# Average velocity problem

1. Feb 18, 2008

### bassplayer142

1. The problem statement, all variables and given/known data

A car takes a trip at 20m/s for a certain time interval. At any point in the trip (assuming it doesn't matter), the car takes a 10 minute break with no velocity. The average velocity for the trip is 15m/s The problem asks for the Total time and the distance travelled.

2. Relevant equations

x=vt
v(avg)=1/2(v+v_f)

3. The attempt at a solution

I guess I'm just confused about the rules in using the average velocity equation. This problem should be easy it seems. I have worked it out and I don't have an answer on if what I did is right or not. This is what I did.

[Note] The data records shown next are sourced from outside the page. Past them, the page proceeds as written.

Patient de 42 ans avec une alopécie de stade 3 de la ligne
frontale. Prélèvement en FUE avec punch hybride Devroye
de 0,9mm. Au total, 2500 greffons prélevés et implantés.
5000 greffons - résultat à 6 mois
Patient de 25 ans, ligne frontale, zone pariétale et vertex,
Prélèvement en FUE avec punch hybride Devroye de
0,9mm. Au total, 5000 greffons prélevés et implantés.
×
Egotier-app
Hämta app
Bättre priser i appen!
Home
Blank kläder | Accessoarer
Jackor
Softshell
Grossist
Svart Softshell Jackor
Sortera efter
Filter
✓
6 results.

T(total)=t(interval)+600(seconds)

x=v*t
x=v*(T-600(seconds))
x=20T-12000(meters)

2*V(avg)=v_o+v_f
=(x_o+x_f)/T=2*X/T

v(avg)=x/T Which makes me think this wasnt even necessisary since it is a general eq.

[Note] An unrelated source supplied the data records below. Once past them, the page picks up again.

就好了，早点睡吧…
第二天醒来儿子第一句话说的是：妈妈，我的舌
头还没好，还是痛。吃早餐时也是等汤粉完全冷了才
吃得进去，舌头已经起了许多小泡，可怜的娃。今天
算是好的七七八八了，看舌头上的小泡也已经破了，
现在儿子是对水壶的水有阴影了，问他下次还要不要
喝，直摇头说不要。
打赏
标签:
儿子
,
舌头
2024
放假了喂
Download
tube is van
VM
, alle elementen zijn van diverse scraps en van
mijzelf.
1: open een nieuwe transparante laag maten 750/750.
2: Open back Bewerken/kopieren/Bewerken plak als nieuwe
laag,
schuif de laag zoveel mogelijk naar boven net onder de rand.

Plugging in x into the last equation you get

v(avg)*T = 20T-12000(m)
15*T=20T-12000(m)

T=2400s

Therefore x = 36000m

If this is right I would be helpful to know. If not a hint on how to use that stupid average formula would be nice.

2. Feb 18, 2008

### <---

That's the answer I get.
So unless I'm wrong also, you are correct.

3. Feb 19, 2008

### kamerling

The answer is indeed right. The equation v(avg)=1/2(v+v_f) is only valid for constant acceleration. Somehow you used the equation to derive v(avg) = x/T, but this equation
is just the definition of v(avg). The average speed is the total distance travelled divided by the total time taken, and this is always valid. So you could have used this immediately.